Difference is that most Atom/Celeron/Pentium branded CPUs (all based on Atom core) have only SSE4.2 and lack AVX2 which would be over 2x as powerful for same clock rate. In very latest Atoms Intel introduced AVX2 to Atom also, since the core is same one that have already been in 12th and 13th Gen Core as Efficiency Cores.
Regular Fedora build is AVX2-only, with CUDA support. Then there’s the SSE4.2 build that doesn’t have CUDA support, it is for small Atom/Celeron/Pentium-based devices.
Regular Ubuntu build is SSE4.2/AVX/AVX2/AVX-512 with CUDA support. And then there’s AVX2-only build for Ubuntu as well, which is usually best option for all recent bigger Intel/AMD CPUs.
Debian build is mostly SSE4.2 with limited AVX/AVX2/AVX-512 support and also includes CUDA support. It thus works on wide variety of hardware, but is usually not quite as fast as the AVX2-only builds on Fedora and Ubuntu.
Ok very good and interesting information. I hit that wiki page during my self-study, but couldn’t connect all the dots (“sse” was referring to too many things). Thanks again Jussi!
CUDA is specific to Nvidia GPUs. There have been no Nvidia GPUs in Macs for a long time. Nvidia and Apple have long ago discontinued their co-operation.
Set DAC Bits to Default. And Default Output Mode to PCM.
Otherwise your settings are probably fine. You can experiment with different filters and noise-shapers/dithers. There’s some guidance provided in the manual that can hopefully help in trying to find settings that best match your use cases.
I’m trying to get CUDA to work with HQPlayer embedded on the laptop I got for free from work, which has an NVIDIA Quadro M1200 GPU.
I’m running Arch Linux and installed the AUR package and all the downgrades required to run HQPlayer Embedded. When I set cuda=0 in the xml, everything works as expected.
When cuda is set to 1, however, I don’t get any sound.
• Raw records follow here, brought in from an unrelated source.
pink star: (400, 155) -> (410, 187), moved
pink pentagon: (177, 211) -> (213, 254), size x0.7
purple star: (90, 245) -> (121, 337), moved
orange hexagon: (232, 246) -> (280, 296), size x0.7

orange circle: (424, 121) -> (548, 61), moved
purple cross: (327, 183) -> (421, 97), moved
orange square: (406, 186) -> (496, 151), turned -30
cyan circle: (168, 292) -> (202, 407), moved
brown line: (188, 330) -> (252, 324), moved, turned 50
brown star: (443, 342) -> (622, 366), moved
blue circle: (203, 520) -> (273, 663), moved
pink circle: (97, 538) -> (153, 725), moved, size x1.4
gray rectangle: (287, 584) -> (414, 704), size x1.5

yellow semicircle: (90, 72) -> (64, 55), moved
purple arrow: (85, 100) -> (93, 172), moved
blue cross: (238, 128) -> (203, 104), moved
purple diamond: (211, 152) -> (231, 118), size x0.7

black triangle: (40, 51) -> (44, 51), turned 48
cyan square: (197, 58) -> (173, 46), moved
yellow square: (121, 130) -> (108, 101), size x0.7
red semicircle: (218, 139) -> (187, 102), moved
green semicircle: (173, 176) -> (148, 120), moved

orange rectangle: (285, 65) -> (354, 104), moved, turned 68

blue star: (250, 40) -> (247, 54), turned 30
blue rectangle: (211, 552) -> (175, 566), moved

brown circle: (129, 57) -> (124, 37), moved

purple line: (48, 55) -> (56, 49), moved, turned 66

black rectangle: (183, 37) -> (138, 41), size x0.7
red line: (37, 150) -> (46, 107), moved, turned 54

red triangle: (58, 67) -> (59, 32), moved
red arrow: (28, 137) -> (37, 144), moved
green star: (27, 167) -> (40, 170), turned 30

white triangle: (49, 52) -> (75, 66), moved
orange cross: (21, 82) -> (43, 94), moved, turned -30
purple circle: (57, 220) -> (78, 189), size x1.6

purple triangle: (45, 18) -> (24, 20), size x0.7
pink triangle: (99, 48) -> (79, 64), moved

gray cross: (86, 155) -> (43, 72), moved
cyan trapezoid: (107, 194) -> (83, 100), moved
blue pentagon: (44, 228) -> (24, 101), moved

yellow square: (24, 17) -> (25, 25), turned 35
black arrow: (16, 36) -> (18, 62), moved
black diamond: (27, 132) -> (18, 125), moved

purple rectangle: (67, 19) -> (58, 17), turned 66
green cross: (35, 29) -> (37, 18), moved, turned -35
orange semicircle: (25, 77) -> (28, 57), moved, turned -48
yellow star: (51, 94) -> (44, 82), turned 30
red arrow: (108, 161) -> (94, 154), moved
Everything else looks perfectly ok: nvidia-smi shows hqplayerd in C mode, 16% GPU is used, no errors in the logs, even the DAC, which is connected to an NAA running on a Pi4, shows the expected DSD 22 MHz rate. But it stays silent, no sound at all.
NVIDIA driver version is 555.58.02, CUDA version 12.5. HQPlayer Embedded 5.6.3 x64 AVX2 build. i7-7820HQ CPU.
I only tried DSD256 with the same outcome. Using poly-sinc-gauss-long with ASDM5EC-light with 44.1/16 content streamed from Roon, and nothing else was active.
I’m completely new to CUDA—is there anything I can do to check if that side of the equation is correctly installed and works at all? I literally don’t know anything at all about CUDA, never even had NVIDIA before, and only found nvidia-smi in this thread here.
On HQPlayer Embedded web interface front page, during playback the offload status is shown.
But if nvidia-smi shows HQPlayer process with “C” and some RAM usage and overall load, then it is very likely at least theoretically working.
But it could be a bug in Nvidia drivers, since it is rather old GPU generation (Maxwell, GM1xx) with compute capability 5.0, while current CUDA and HQPlayer assumes minimum 5.2. Wouldn’t be first time… Or it could be some compatibility issue with the kernel/driver/userspace, since Nvidia doesn’t officially support Arch Linux.
I tested a bit more today. Interestingly, I got some sound sometimes this time, a throbbing sound that changed pitch and speed with output sample rate when I tried to upsample in PCM, but stayed the same for different rates in SDM. Later, there was no sound at all again – not sure why or what the difference between the attempts was.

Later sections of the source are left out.